Massa revolusioner itu mendesak penghapusan swapraja Daerah Istimewa Surakarta (DIS) untuk dinyatakan sebagai daerah biasa seperti daerah lainnya di Indonesia. PB XII pun diminta turun takhta.
Dalam perjalanan sejarah, ada yang membedakan nasib Surakarta dan Yogyakarta. Kesultanan Yogyakarta juga menyatakan mendukung RI dan mendapatkan hak istimewa, yakni Daerah Istimewa Yogyakarta. Namun di Solo terjadi gerakan-gerakan revolusi sosial bermotif antiswapraja.
Gerakan antiswapraja itu muncul pada sekitar Oktober 1945 hingga Maret 1946. Kelompok itu bahkan menculik dan membunuh Pepatih Dalem Kasunanan KRMH Sosrodiningrat.
Orang-orang yang pro terhadap gerakan antiswapraja kemudian menduduki posisi bupati. Pada Maret 1946, Pepatih Dalem yang baru yakni KRMT Yudonagoro juga diculik dan dibunuh. Pada bulan berikutnya, pejabat Kepatihan mengalami hal yang sama.
Situasi Solo menjadi kacau. Berbeda dengan Yogyakarta, yang pada Januari 1946 bahkan menjadi ibukota republik.

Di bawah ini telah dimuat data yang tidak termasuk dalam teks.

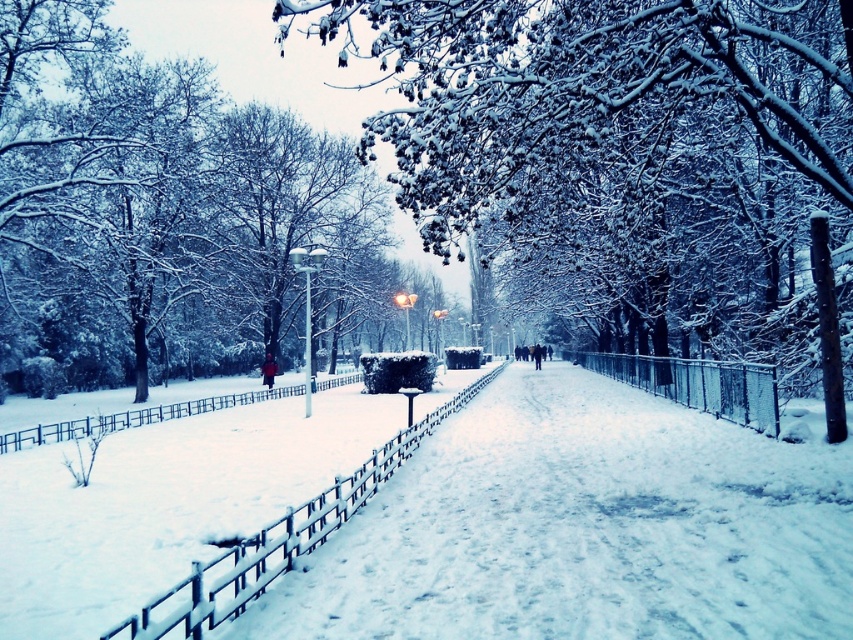 Can you confirm if white wooden fence at center is positioned to the right of white plastic fence at lower left?

Yes, white wooden fence at center is to the right of white plastic fence at lower left.

Can you confirm if white wooden fence at center is thinner than white plastic fence at lower left?

Yes, white wooden fence at center is thinner than white plastic fence at lower left.

Is point (230, 588) positioned after point (32, 429)?

That is False.

You are a GUI agent. You are given a task and a screenshot of the screen. Output one action in this format:
    pyautogui.click(x=<x>, y=<y>)
    Task: Click on the white wooden fence at center
    
    Given the screenshot: What is the action you would take?
    pyautogui.click(x=277, y=541)

Looking at this image, does snow-covered branches at center appear on the right side of white wooden fence at center?

Indeed, snow-covered branches at center is positioned on the right side of white wooden fence at center.

Is snow-covered branches at center to the left of white wooden fence at center from the viewer's perspective?

Incorrect, snow-covered branches at center is not on the left side of white wooden fence at center.

Describe the element at coordinates (549, 84) in the screenshot. I see `snow-covered branches at center` at that location.

Where is `snow-covered branches at center`? The height and width of the screenshot is (640, 853). snow-covered branches at center is located at coordinates (549, 84).

How much distance is there between snow-covered branches at center and metallic silver fence at center-right?

A distance of 8.43 meters exists between snow-covered branches at center and metallic silver fence at center-right.

Does snow-covered branches at center appear over metallic silver fence at center-right?

Yes, snow-covered branches at center is above metallic silver fence at center-right.

The image size is (853, 640). In order to click on snow-covered branches at center in this screenshot , I will do `click(549, 84)`. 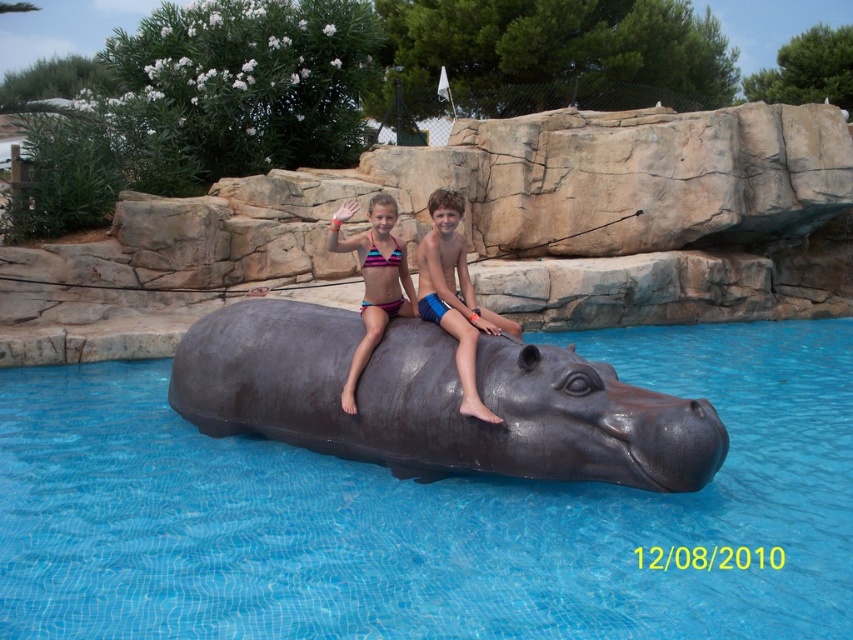 Question: Which object is farther from the camera taking this photo?

Choices:
 (A) striped fabric bikini at center
 (B) blue matte/soft shorts at center
 (C) shiny dark gray hippo at center
 (D) glossy plastic hippo at center

Answer: (A)

Question: Is glossy plastic hippo at center below striped fabric bikini at center?

Choices:
 (A) no
 (B) yes

Answer: (B)

Question: Which object is positioned closest to the striped fabric bikini at center?

Choices:
 (A) blue matte/soft shorts at center
 (B) shiny dark gray hippo at center

Answer: (A)

Question: Can you confirm if glossy plastic hippo at center is bigger than blue matte/soft shorts at center?

Choices:
 (A) yes
 (B) no

Answer: (A)

Question: Which of these objects is positioned farthest from the blue matte/soft shorts at center?

Choices:
 (A) striped fabric bikini at center
 (B) glossy plastic hippo at center

Answer: (B)

Question: Is the position of glossy plastic hippo at center more distant than that of shiny dark gray hippo at center?

Choices:
 (A) no
 (B) yes

Answer: (A) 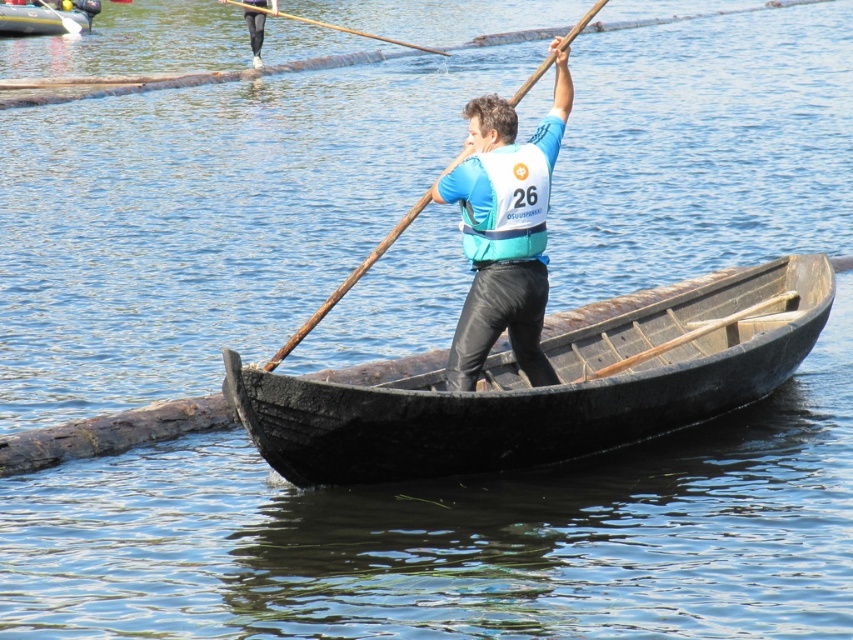 Is wooden textured paddle at center taller than black leggings at upper center?

In fact, wooden textured paddle at center may be shorter than black leggings at upper center.

Which is behind, point (637, 353) or point (258, 44)?

Point (258, 44)

Find the location of `wooden textured paddle at center`. wooden textured paddle at center is located at coordinates (688, 337).

Can you confirm if wooden at center is taller than wooden textured paddle at center?

Yes.

Image resolution: width=853 pixels, height=640 pixels. What do you see at coordinates (346, 284) in the screenshot?
I see `wooden at center` at bounding box center [346, 284].

Locate an element on the screen. The height and width of the screenshot is (640, 853). wooden at center is located at coordinates (346, 284).

Which is below, blue fabric life vest at center or wooden paddle at upper center?

Positioned lower is blue fabric life vest at center.

Which is behind, point (537, 308) or point (260, 13)?

The point (260, 13) is more distant.

Is point (477, 253) positioned in front of point (279, 13)?

That is True.

What are the coordinates of `blue fabric life vest at center` in the screenshot? It's located at (503, 230). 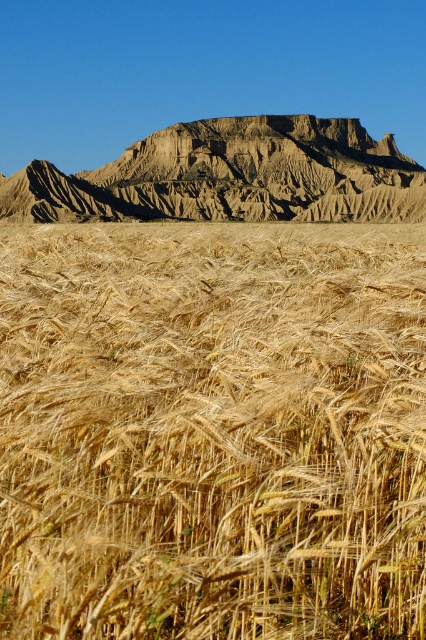 Does golden wheat field at center have a lesser height compared to rugged brown rock formation at upper center?

Yes, golden wheat field at center is shorter than rugged brown rock formation at upper center.

Who is higher up, golden wheat field at center or rugged brown rock formation at upper center?

rugged brown rock formation at upper center is above.

Image resolution: width=426 pixels, height=640 pixels. Identify the location of golden wheat field at center. 212,429.

Identify the location of golden wheat field at center. The height and width of the screenshot is (640, 426). pyautogui.click(x=212, y=429). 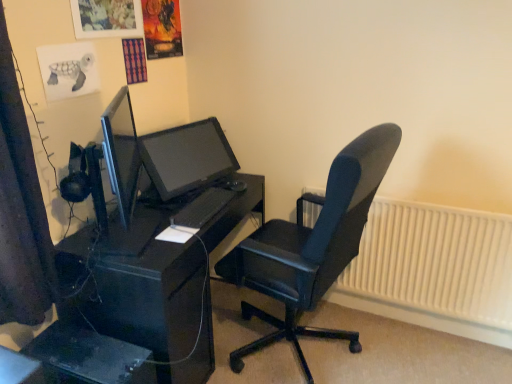 Where is `vacant area located to the right-hand side of black leather office chair at center`? This screenshot has height=384, width=512. vacant area located to the right-hand side of black leather office chair at center is located at coordinates (419, 355). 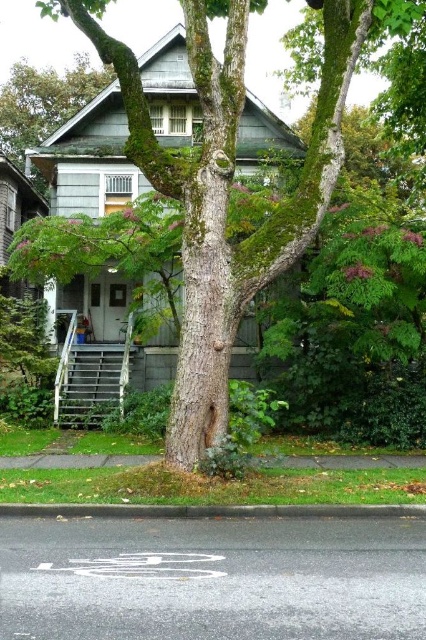 Question: Does green mossy tree at center have a larger size compared to green mossy tree at upper left?

Choices:
 (A) yes
 (B) no

Answer: (B)

Question: Which object is closer to the camera taking this photo?

Choices:
 (A) green mossy tree at center
 (B) green mossy tree at upper left

Answer: (A)

Question: Can you confirm if green mossy tree at center is bigger than green mossy tree at upper left?

Choices:
 (A) yes
 (B) no

Answer: (B)

Question: Among these objects, which one is farthest from the camera?

Choices:
 (A) green mossy tree at center
 (B) green mossy tree at upper left

Answer: (B)

Question: Is the position of green mossy tree at center more distant than that of green mossy tree at upper left?

Choices:
 (A) yes
 (B) no

Answer: (B) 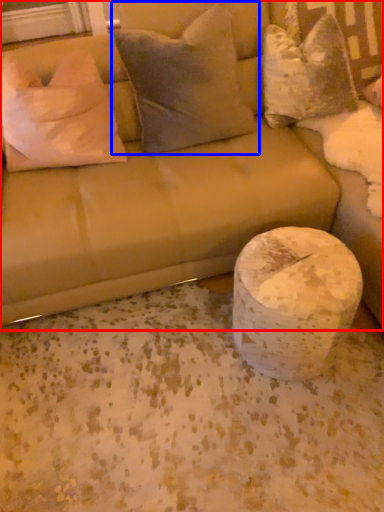 Question: Which of the following is the closest to the observer, studio couch (highlighted by a red box) or pillow (highlighted by a blue box)?

Choices:
 (A) studio couch
 (B) pillow

Answer: (A) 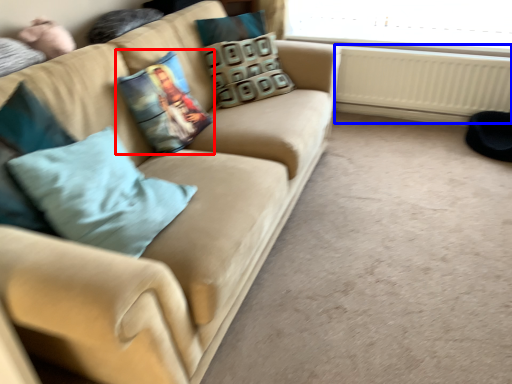 Question: Which object appears closest to the camera in this image, pillow (highlighted by a red box) or radiator (highlighted by a blue box)?

Choices:
 (A) pillow
 (B) radiator

Answer: (A) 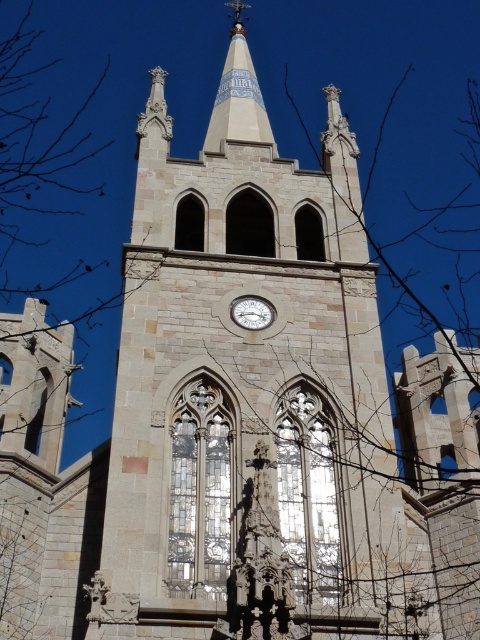 You are standing in front of the Gothic church tower. You notice the white stone spire at upper center and the metallic silver clock at center. Which object is closer to you?

The white stone spire at upper center is closer to you because the metallic silver clock at center is behind it.

You are an architect designing a new addition to the church. You need to ensure that the new structure does not block the view of the metallic silver clock at center from the ground. Given that the white stone spire at upper center is taller, how should you position the new structure relative to these two objects?

The white stone spire at upper center is taller than the metallic silver clock at center. To avoid blocking the view of the metallic silver clock at center, the new structure should be positioned closer to the white stone spire at upper center, as its greater height can obstruct the view of the clock. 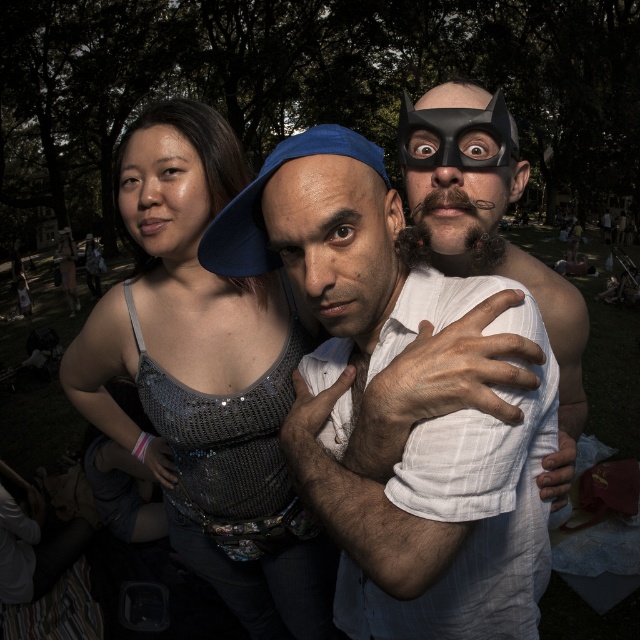 Question: Is shiny sequined tank top at center positioned behind black matte mask at upper center?

Choices:
 (A) yes
 (B) no

Answer: (A)

Question: Estimate the real-world distances between objects in this image. Which object is farther from the black matte mask at upper right?

Choices:
 (A) matte black mask at upper right
 (B) shiny sequined tank top at center
 (C) white textured shirt at center

Answer: (B)

Question: Among these points, which one is nearest to the camera?

Choices:
 (A) (317, 298)
 (B) (499, 346)

Answer: (B)

Question: Is the position of smooth skin face at upper left more distant than that of black matte mask at upper center?

Choices:
 (A) yes
 (B) no

Answer: (A)

Question: Is matte black mask at upper right to the left of black matte mask at upper right from the viewer's perspective?

Choices:
 (A) yes
 (B) no

Answer: (B)

Question: Which of the following is the closest to the observer?

Choices:
 (A) matte black mask at upper right
 (B) white textured shirt at center
 (C) smooth skin face at upper left

Answer: (B) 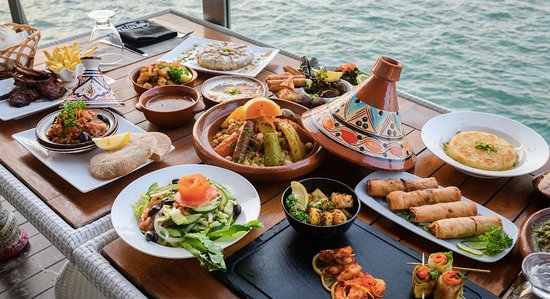 You are a GUI agent. You are given a task and a screenshot of the screen. Output one action in this format:
    pyautogui.click(x=<x>, y=<y>)
    Task: Click on the plate
    
    Given the screenshot: What is the action you would take?
    pyautogui.click(x=74, y=163), pyautogui.click(x=13, y=113), pyautogui.click(x=189, y=49), pyautogui.click(x=385, y=206) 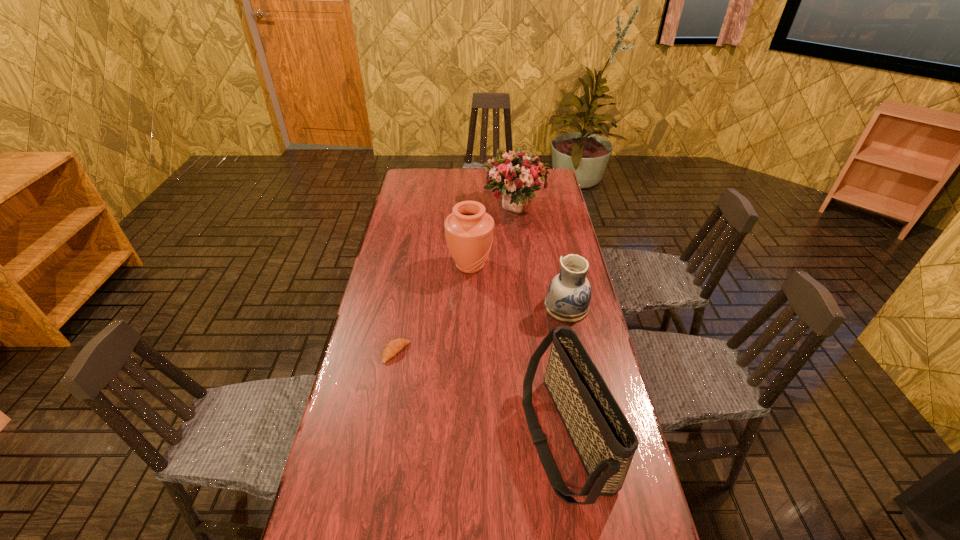 Where is `vacant space at the far left corner of the desktop`? This screenshot has width=960, height=540. vacant space at the far left corner of the desktop is located at coordinates (427, 170).

Find the location of a particular element. This screenshot has width=960, height=540. vacant area between the pottery and the bouquet is located at coordinates (540, 256).

I want to click on empty space between the pottery and the vase, so click(x=518, y=286).

The image size is (960, 540). Identify the location of empty location between the vase and the pottery. (518, 286).

Where is `vacant point located between the leftmost object and the pottery`? The height and width of the screenshot is (540, 960). vacant point located between the leftmost object and the pottery is located at coordinates (481, 329).

Where is `free space between the nearest object and the fourth farthest object`? This screenshot has height=540, width=960. free space between the nearest object and the fourth farthest object is located at coordinates (481, 395).

Identify the location of vacant area that lies between the handbag and the fourth nearest object. (518, 352).

This screenshot has height=540, width=960. What are the coordinates of `free area in between the vase and the pottery` in the screenshot? It's located at (518, 286).

Locate an element on the screen. This screenshot has height=540, width=960. free space between the pottery and the second farthest object is located at coordinates (518, 286).

This screenshot has width=960, height=540. Find the location of `vacant space that's between the nearest object and the bouquet`. vacant space that's between the nearest object and the bouquet is located at coordinates (540, 322). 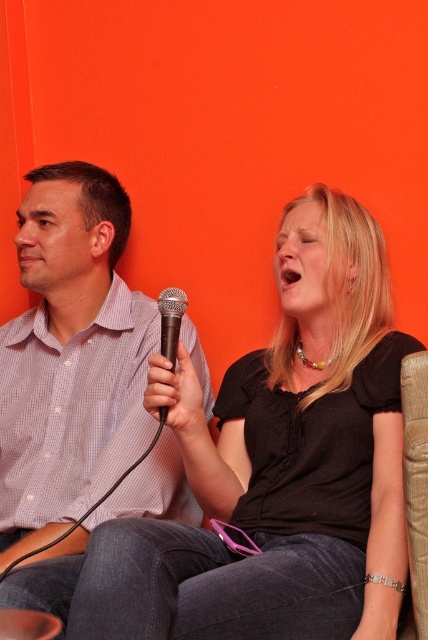 Question: Which point is closer to the camera?

Choices:
 (A) black metallic microphone at center
 (B) matte black microphone at center
 (C) checkered fabric shirt at left

Answer: (B)

Question: Can you confirm if checkered fabric shirt at left is positioned above black metallic microphone at center?

Choices:
 (A) no
 (B) yes

Answer: (B)

Question: Among these points, which one is nearest to the camera?

Choices:
 (A) (165, 294)
 (B) (0, 428)
 (C) (397, 515)

Answer: (C)

Question: Is matte black microphone at center above checkered fabric shirt at left?

Choices:
 (A) no
 (B) yes

Answer: (A)

Question: Does checkered fabric shirt at left have a smaller size compared to black metallic microphone at center?

Choices:
 (A) no
 (B) yes

Answer: (A)

Question: Which object is positioned farthest from the matte black microphone at center?

Choices:
 (A) black metallic microphone at center
 (B) checkered fabric shirt at left

Answer: (B) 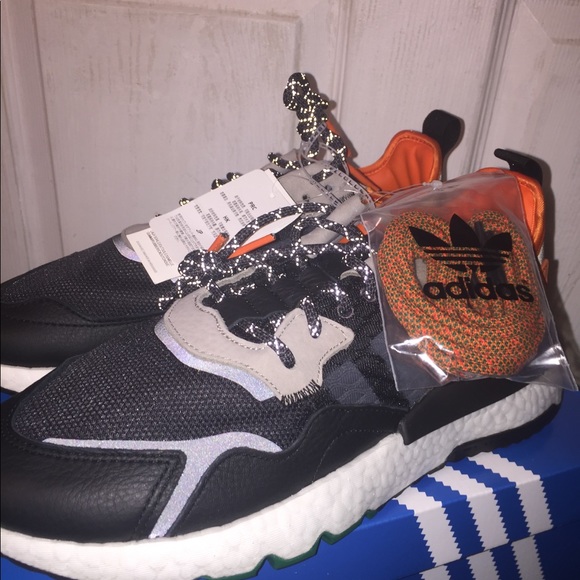 Where is `top of shoebox`? The height and width of the screenshot is (580, 580). top of shoebox is located at coordinates (474, 514). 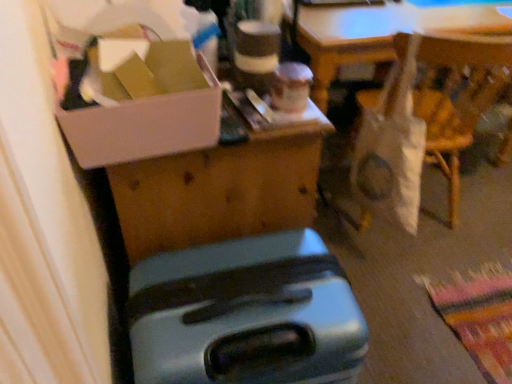 Question: Are white cardboard box at upper left and white fabric bag at right making contact?

Choices:
 (A) yes
 (B) no

Answer: (B)

Question: Is white cardboard box at upper left positioned before white fabric bag at right?

Choices:
 (A) no
 (B) yes

Answer: (B)

Question: Can white fabric bag at right be found inside white cardboard box at upper left?

Choices:
 (A) no
 (B) yes

Answer: (A)

Question: Is white cardboard box at upper left bigger than white fabric bag at right?

Choices:
 (A) yes
 (B) no

Answer: (B)

Question: Is white cardboard box at upper left positioned with its back to white fabric bag at right?

Choices:
 (A) no
 (B) yes

Answer: (A)

Question: Can we say white cardboard box at upper left lies outside white fabric bag at right?

Choices:
 (A) yes
 (B) no

Answer: (A)

Question: Is metallic suitcase at lower center closer to the viewer compared to white fabric bag at right?

Choices:
 (A) no
 (B) yes

Answer: (B)

Question: Does metallic suitcase at lower center have a greater height compared to white fabric bag at right?

Choices:
 (A) yes
 (B) no

Answer: (B)

Question: Is metallic suitcase at lower center oriented away from white fabric bag at right?

Choices:
 (A) no
 (B) yes

Answer: (A)

Question: Is metallic suitcase at lower center located outside white fabric bag at right?

Choices:
 (A) yes
 (B) no

Answer: (A)

Question: From the image's perspective, is metallic suitcase at lower center below white fabric bag at right?

Choices:
 (A) no
 (B) yes

Answer: (B)

Question: Is metallic suitcase at lower center not near white fabric bag at right?

Choices:
 (A) yes
 (B) no

Answer: (B)

Question: Does white cardboard box at upper left have a lesser width compared to metallic suitcase at lower center?

Choices:
 (A) yes
 (B) no

Answer: (A) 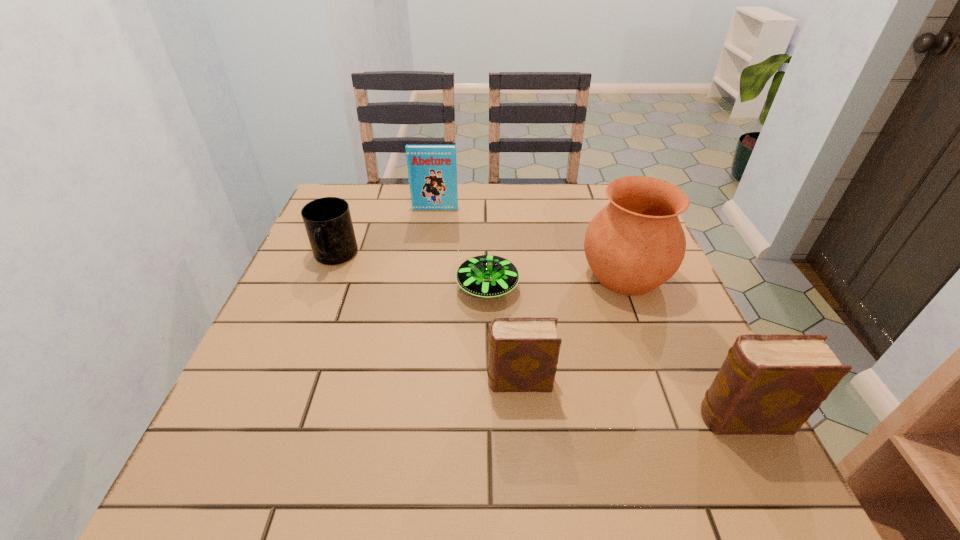 This screenshot has width=960, height=540. Identify the location of object located at the near edge. (768, 384).

Locate an element on the screen. This screenshot has height=540, width=960. object that is at the left edge is located at coordinates (328, 223).

Image resolution: width=960 pixels, height=540 pixels. Find the location of `diary that is at the right edge`. diary that is at the right edge is located at coordinates (768, 384).

I want to click on pottery present at the right edge, so click(x=636, y=243).

Identify the location of object located in the near right corner section of the desktop. The height and width of the screenshot is (540, 960). (768, 384).

I want to click on blank space at the far edge of the desktop, so click(x=504, y=198).

You are a GUI agent. You are given a task and a screenshot of the screen. Output one action in this format:
    pyautogui.click(x=<x>, y=<y>)
    Task: Click on the vacant space at the near edge
    
    Given the screenshot: What is the action you would take?
    pyautogui.click(x=559, y=434)

Identify the location of vacant space at the left edge of the desktop. This screenshot has width=960, height=540. (343, 288).

The height and width of the screenshot is (540, 960). Identify the location of vacant region at the right edge. (663, 377).

This screenshot has width=960, height=540. Find the location of `vacant space at the near right corner`. vacant space at the near right corner is located at coordinates (704, 426). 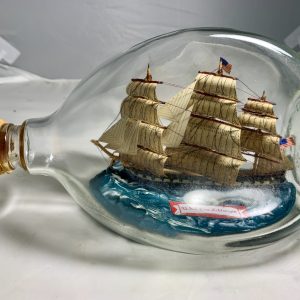 Where is `white wall`? This screenshot has width=300, height=300. white wall is located at coordinates (92, 44).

Daerah Istimewa Surakarta (DIS) kemudian dibubarkan lantaran banyaknya kasus penculikan dan kekerasan terhadap sejumlah pejabat Kasunanan. Pemerintah kemudian menjadikan daerah itu sebagai daerah pemerintahan residensi, karenanya terbentuklah Karesidenan Surakarta.
'Kecelakaan' lah yang membuat Surakarta kehilangan status istimewanya. Di Yogya, yang juga menyatakan bergabung dengan NKRI, gerakan antiswapraja tidak ada. Situasi di Yogya cenderung kondusif lantaran tidak ada syakwasangka atau prejudice terhadap Sultan dan Paku Alam.